Brittney Griner’s return to the Phoenix Mercury, facing off against the Los Angeles Sparks, was the most viewed WNBA opening night game on ESPN in 11 years, with an average viewership of 683,000.

The WNBA All-Star game, which included teams captained by Stewart and Las Vegas Aces star A’ja Wilson, was the most-watched All-Star game in 16 years. The game drew 850,000 viewers with a peak of 955,000.

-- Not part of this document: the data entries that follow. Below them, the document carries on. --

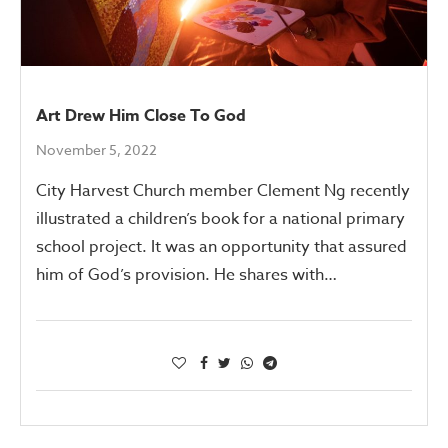
Art Drew Him Close To God
November 5, 2022
City Harvest Church member Clement Ng recently
illustrated a children’s book for a national primary
school project. It was an opportunity that assured
him of God’s provision. He shares with…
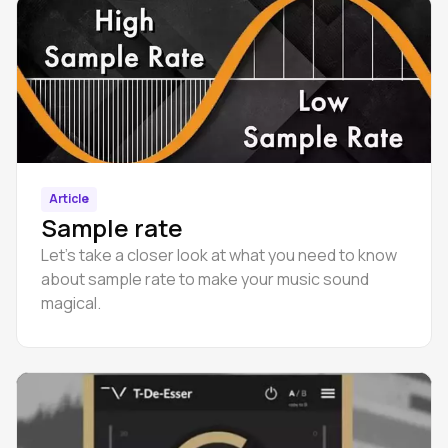
Article
Sample rate
Let’s take a closer look at what you need to know
about sample rate to make your music sound
magical.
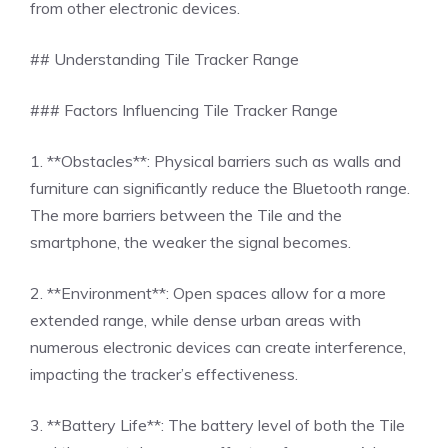
from other electronic devices.
## Understanding Tile Tracker Range
### Factors Influencing Tile Tracker Range
1. **Obstacles**: Physical barriers such as walls and
furniture can significantly reduce the Bluetooth range.
The more barriers between the Tile and the
smartphone, the weaker the signal becomes.
2. **Environment**: Open spaces allow for a more
extended range, while dense urban areas with
numerous electronic devices can create interference,
impacting the tracker’s effectiveness.
3. **Battery Life**: The battery level of both the Tile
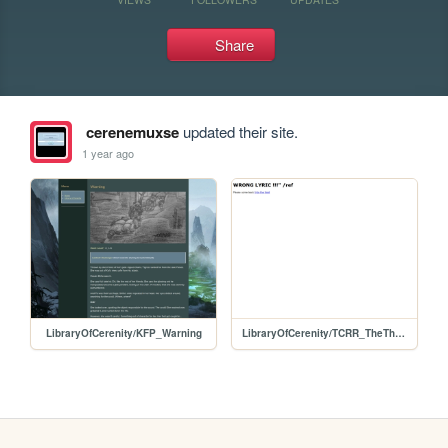
Share
cerenemuxse
updated their site.
1 year ago
LibraryOfCerenity/KFP_Warning
LibraryOfCerenity/TCRR_TheThingAboutToday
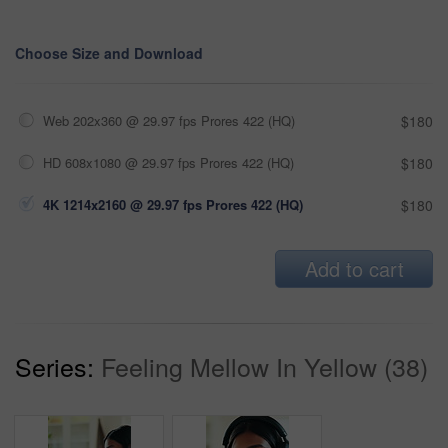
Choose Size and Download
Web 202x360 @ 29.97 fps Prores 422 (HQ)
$180
HD 608x1080 @ 29.97 fps Prores 422 (HQ)
$180
4K 1214x2160 @ 29.97 fps Prores 422 (HQ)
$180
Add to cart
Series:
Feeling Mellow In Yellow (38)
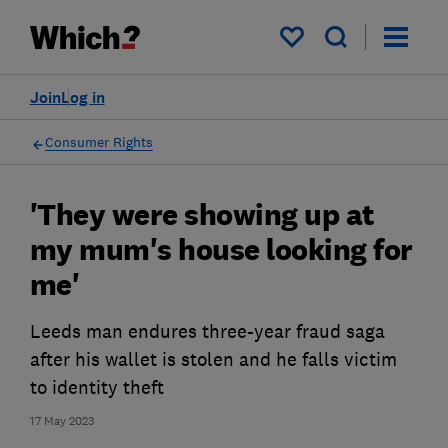
My saved items
Join
Log in
Consumer Rights
'They were showing up at
my mum's house looking for
me'
Leeds man endures three-year fraud saga
after his wallet is stolen and he falls victim
to identity theft
17 May 2023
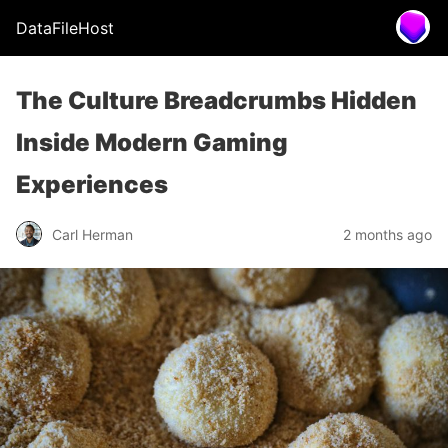
DataFileHost
The Culture Breadcrumbs Hidden
Inside Modern Gaming
Experiences
Carl Herman
2 months ago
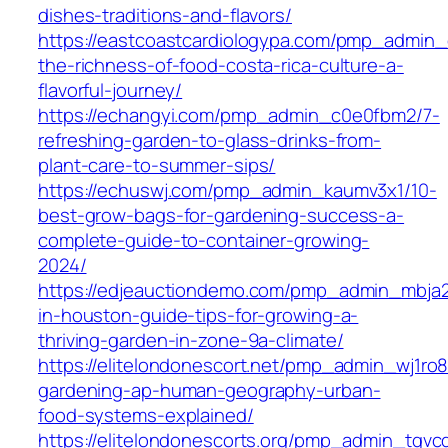
dishes-traditions-and-flavors/
https://eastcoastcardiologypa.com/pmp_admin_
the-richness-of-food-costa-rica-culture-a-
flavorful-journey/
https://echangyi.com/pmp_admin_c0e0fbm2/7-
refreshing-garden-to-glass-drinks-from-
plant-care-to-summer-sips/
https://echuswj.com/pmp_admin_kaumv3x1/10-
best-grow-bags-for-gardening-success-a-
complete-guide-to-container-growing-
2024/
https://edjeauctiondemo.com/pmp_admin_mbja
in-houston-guide-tips-for-growing-a-
thriving-garden-in-zone-9a-climate/
https://elitelondonescort.net/pmp_admin_wj1ro8
gardening-ap-human-geography-urban-
food-systems-explained/
https://elitelondonescorts.org/pmp_admin_tgvc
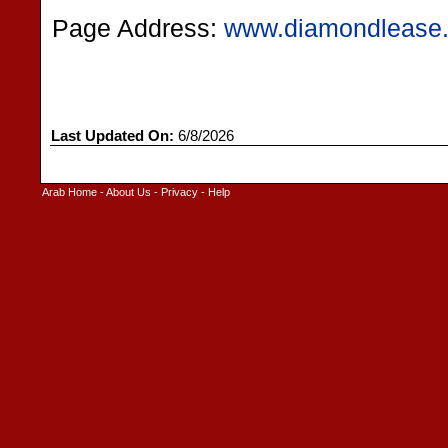
Page Address:
www.diamondlease
Last Updated On:
6/8/2026
Arab Home
-
About Us
-
Privacy
-
Help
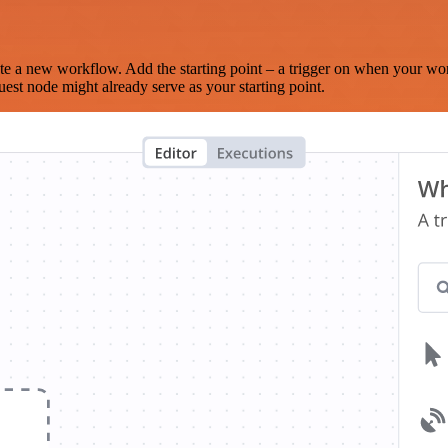
te a new workflow. Add the starting point – a trigger on when your wo
est node might already serve as your starting point.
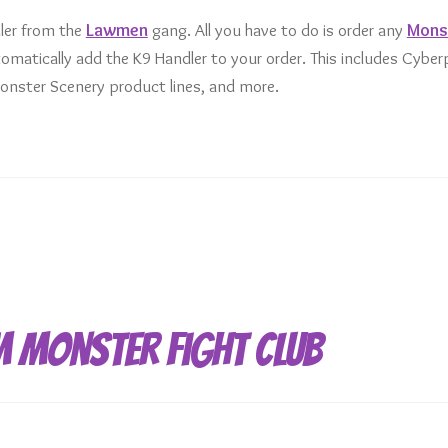
ler from the
Lawmen
gang. All you have to do is order any
Mons
matically add the K9 Handler to your order. This includes Cybe
nster Scenery product lines, and more.
m Monster Fight Club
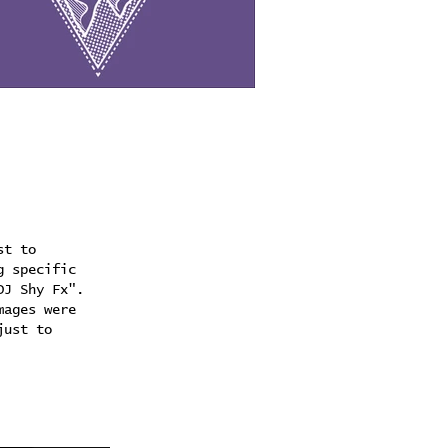
st to
g specific
DJ Shy Fx".
mages were
just to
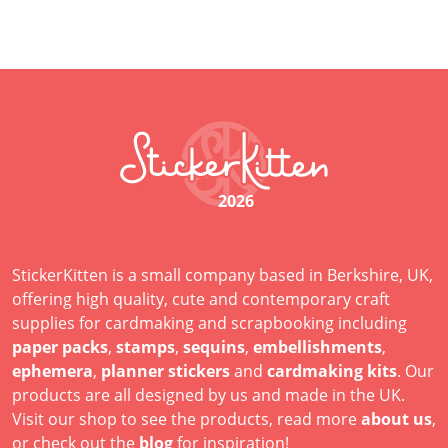
2026
StickerKitten is a small company based in Berkshire, UK,
offering high quality, cute and contemporary craft
supplies for cardmaking and scrapbooking including
paper packs
,
stamps
,
sequins
,
embellishments
,
ephemera
,
planner stickers
and
cardmaking kits
. Our
products are all designed by us and made in the UK.
Visit our shop to see the products, read more
about us
,
or check out the
blog
for inspiration!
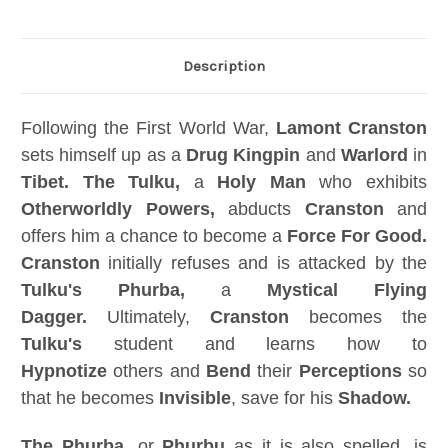
Description
Following the First World War,
Lamont Cranston
sets himself up as a
Drug Kingpin
and
Warlord
in
Tibet. The Tulku,
a
Holy Man
who exhibits
Otherworldly Powers,
abducts
Cranston
and
offers him a chance to become a
Force For Good.
Cranston
initially refuses and is attacked by the
Tulku's Phurba,
a
Mystical Flying
Dagger.
Ultimately,
Cranston
becomes the
Tulku's
student and learns how to
Hypnotize
others and
Bend
their
Perceptions
so
that he becomes
Invisible
, save for his
Shadow.
The Phurba,
or
Phurbu
as it is also spelled, is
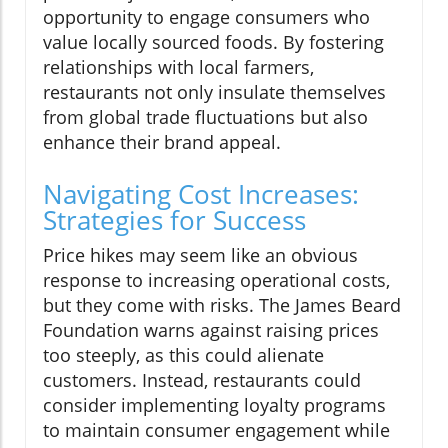
opportunity to engage consumers who
value locally sourced foods. By fostering
relationships with local farmers,
restaurants not only insulate themselves
from global trade fluctuations but also
enhance their brand appeal.
Navigating Cost Increases:
Strategies for Success
Price hikes may seem like an obvious
response to increasing operational costs,
but they come with risks. The James Beard
Foundation warns against raising prices
too steeply, as this could alienate
customers. Instead, restaurants could
consider implementing loyalty programs
to maintain consumer engagement while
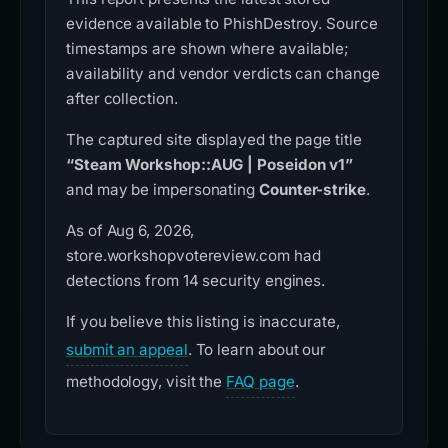
evidence available to PhishDestroy. Source
timestamps are shown where available;
availability and vendor verdicts can change
after collection.
The captured site displayed the page title
“Steam Workshop::AUG | Poseidon v1”
and may be impersonating
Counter-strike
.
As of Aug 6, 2026,
store.workshopvotereview.com had
detections from 14 security engines.
If you believe this listing is inaccurate,
submit an appeal
. To learn about our
methodology, visit the
FAQ page
.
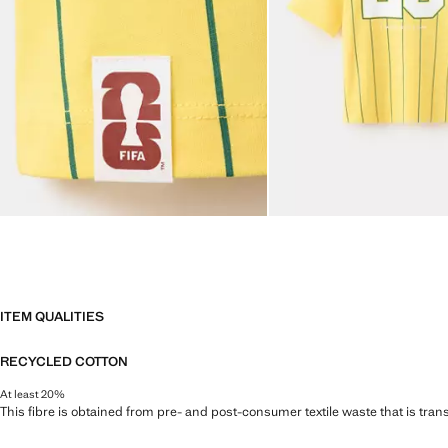
ITEM QUALITIES
RECYCLED COTTON
At least 20%
This fibre is obtained from pre- and post-consumer textile waste that is tran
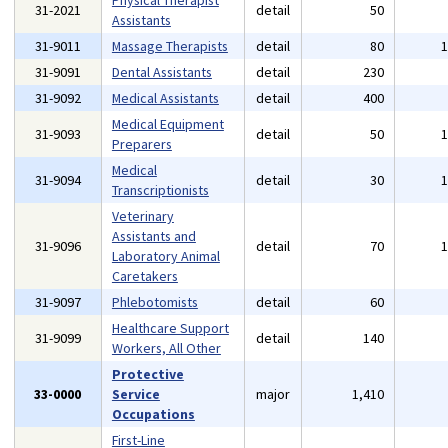
Physical Therapist
31-2021
detail
50
Assistants
31-9011
Massage Therapists
detail
80
31-9091
Dental Assistants
detail
230
31-9092
Medical Assistants
detail
400
Medical Equipment
31-9093
detail
50
Preparers
Medical
31-9094
detail
30
Transcriptionists
Veterinary
Assistants and
31-9096
detail
70
Laboratory Animal
Caretakers
31-9097
Phlebotomists
detail
60
Healthcare Support
31-9099
detail
140
Workers, All Other
Protective
33-0000
Service
major
1,410
Occupations
First-Line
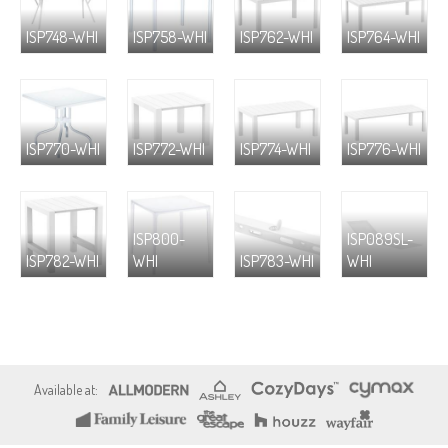
ISP748-WHI
ISP758-WHI
ISP762-WHI
ISP764-WHI
ISP770-WHI
ISP772-WHI
ISP774-WHI
ISP776-WHI
ISP800-
ISP089SL-
ISP782-WHI
WHI
ISP783-WHI
WHI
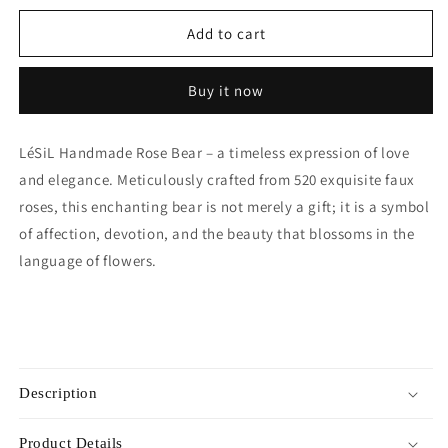
for
for
Handmade
Handmade
Add to cart
Rose
Rose
Bear
Bear
Buy it now
-
-
Sky
Sky
Blue
Blue
LéSiL Handmade Rose Bear – a timeless expression of love
and elegance. Meticulously crafted from 520 exquisite faux
roses, this enchanting bear is not merely a gift; it is a symbol
of affection, devotion, and the beauty that blossoms in the
language of flowers.
Description
Product Details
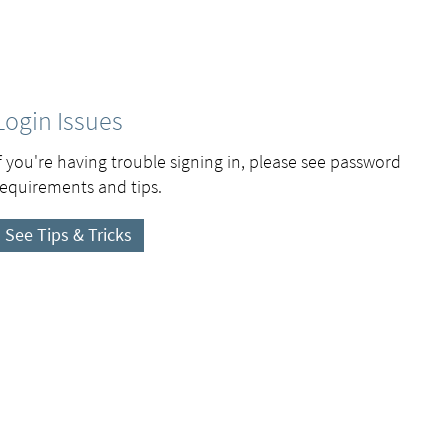
Login Issues
If you're having trouble signing in, please see password
requirements and tips.
See Tips & Tricks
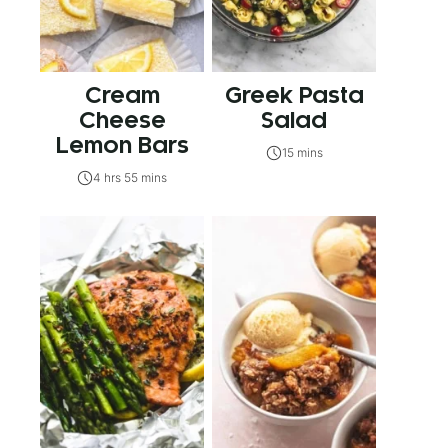
Cream
Greek Pasta
Cheese
Salad
Lemon Bars
15 mins
4 hrs 55 mins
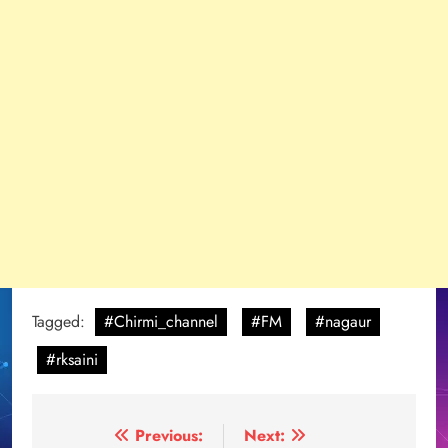
Tagged:
#Chirmi_channel
#FM
#nagaur
#rksaini
Post
Previous:
Next:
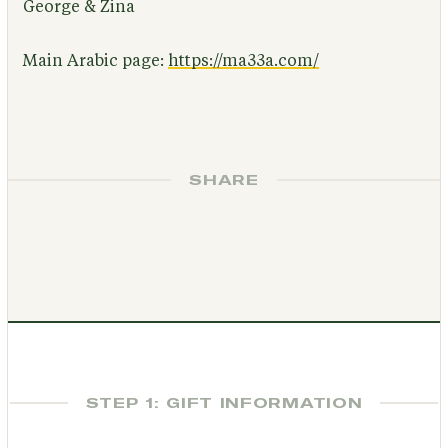
George & Zina
Main Arabic page:
https://ma33a.com/
SHARE
STEP 1: GIFT INFORMATION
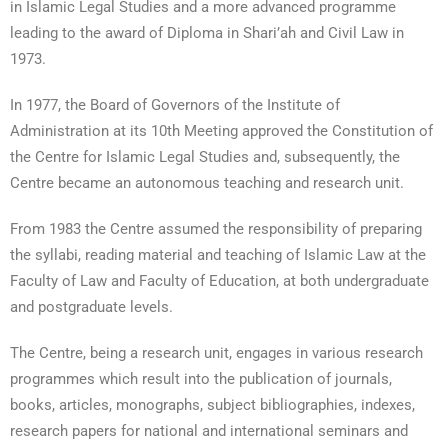
in Islamic Legal Studies and a more advanced programme
leading to the award of Diploma in Shari’ah and Civil Law in
1973.
In 1977, the Board of Governors of the Institute of
Administration at its 10th Meeting approved the Constitution of
the Centre for Islamic Legal Studies and, subsequently, the
Centre became an autonomous teaching and research unit.
From 1983 the Centre assumed the responsibility of preparing
the syllabi, reading material and teaching of Islamic Law at the
Faculty of Law and Faculty of Education, at both undergraduate
and postgraduate levels.
The Centre, being a research unit, engages in various research
programmes which result into the publication of journals,
books, articles, monographs, subject bibliographies, indexes,
research papers for national and international seminars and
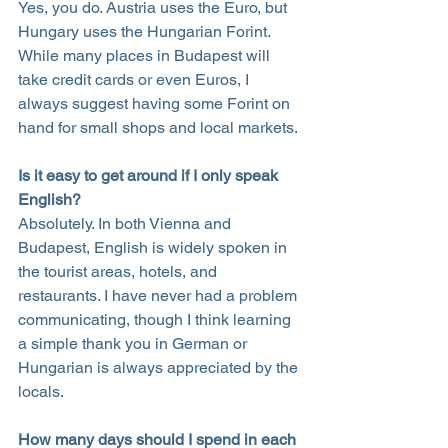
Yes, you do. Austria uses the Euro, but 
Hungary uses the Hungarian Forint. 
While many places in Budapest will 
take credit cards or even Euros, I 
always suggest having some Forint on 
hand for small shops and local markets.
Is it easy to get around if I only speak 
English?
Absolutely. In both Vienna and 
Budapest, English is widely spoken in 
the tourist areas, hotels, and 
restaurants. I have never had a problem 
communicating, though I think learning 
a simple thank you in German or 
Hungarian is always appreciated by the 
locals.
How many days should I spend in each 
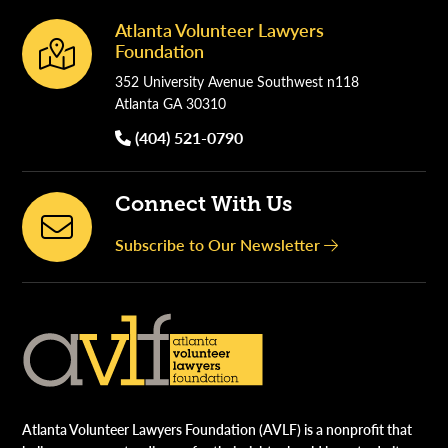
Atlanta Volunteer Lawyers
Footer
Foundation
352 University Avenue Southwest n118
Atlanta GA 30310
(404) 521-0790
Connect With Us
Subscribe to Our Newsletter
Atlanta Volunteer Lawyers Foundation (AVLF) is a nonprofit that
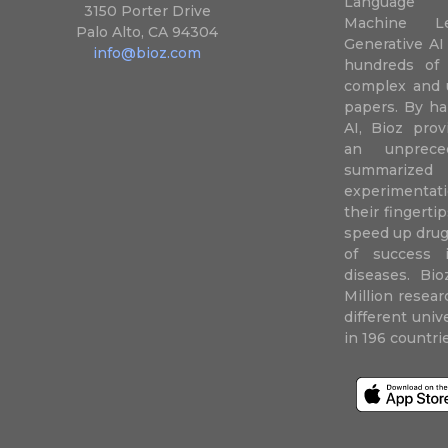
Language P
3150 Porter Drive
Machine L
Palo Alto, CA 94304
Generative AI
info@bioz.com
hundreds of 
complex and u
papers. By ha
AI, Bioz prov
an unprece
summariz
experimentati
their fingertip
speed up drug
of success 
diseases. Bi
Million resea
different uni
in 196 countri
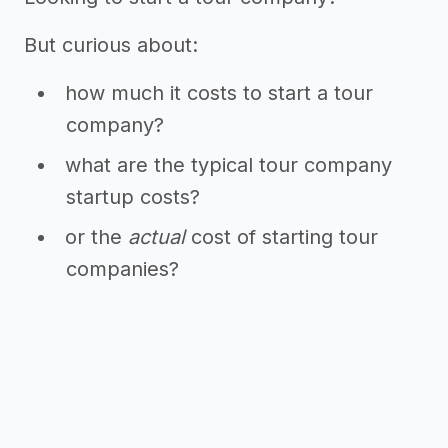
But curious about:
how much it costs to start a tour
company?
what are the typical tour company
startup costs?
or the
actual
cost of starting tour
companies?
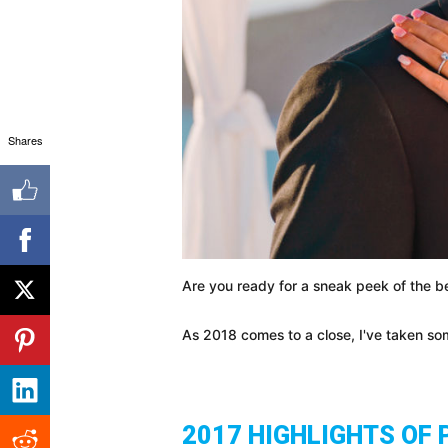
Shares
Are you ready for a sneak peek of the be
As 2018 comes to a close, I've taken som
2017 HIGHLIGHTS OF 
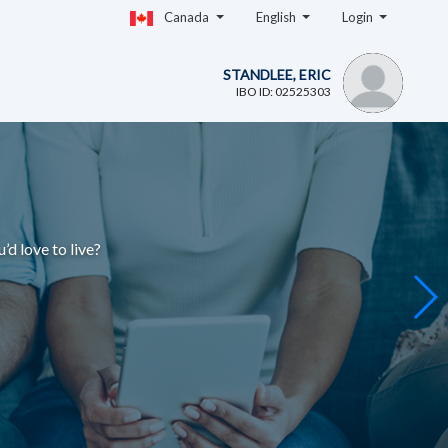
Canada
English
Login
STANDLEE, ERIC
IBO ID: 02525303
u’d love to live
?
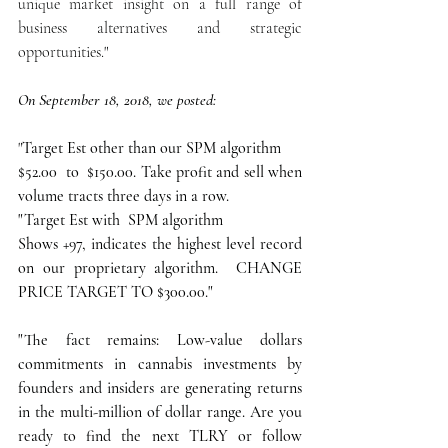
unique market insight on a full range of 
business alternatives and strategic 
opportunities."
On September 18, 2018, we posted:
"
Target Est other than our SPM algorithm
$52.00  to  $150.00. Take profit and sell when 
volume tracts three days in a row.
"Target Est with  SPM algorithm
Shows +97, indicates the highest level record 
on our proprietary algorithm.  CHANGE 
PRICE TARGET TO $300.00."
"The fact remains: Low-value dollars 
commitments in cannabis investments by 
founders and insiders are generating returns 
in the multi-million of dollar range. Are you 
ready to find the next TLRY or follow 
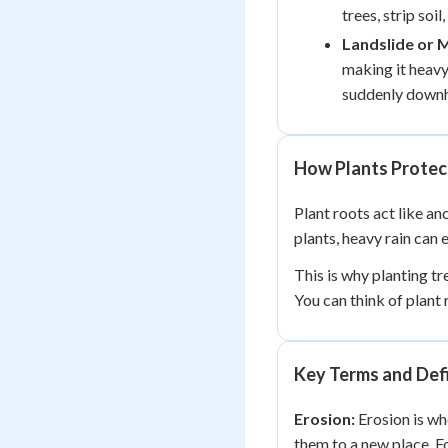
trees, strip soi
Landslide or 
making it heavy 
suddenly downhi
How Plants Protect
Plant roots act like anc
plants, heavy rain can 
This is why planting tr
You can think of plant 
Key Terms and Defi
Erosion:
Erosion is wh
them to a new place. F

The 2023 Commissioner’s Cup Championship had double the viewership of last year’s game, with fans watching the Liberty come out victorious against the Aces. 

Playoffs Mean Business

As the Liberty prepare for their opening round series against the Washington Mystics at Barclays Center this Friday, it has already been announced that the lower bowl has sold out, giving the team a chance to sell more tickets by opening up upper bowl seats. 

The Liberty will likely see a home-court advantage in front of a crowd hopeful to see the team with a goal of winning its first championship in franchise history.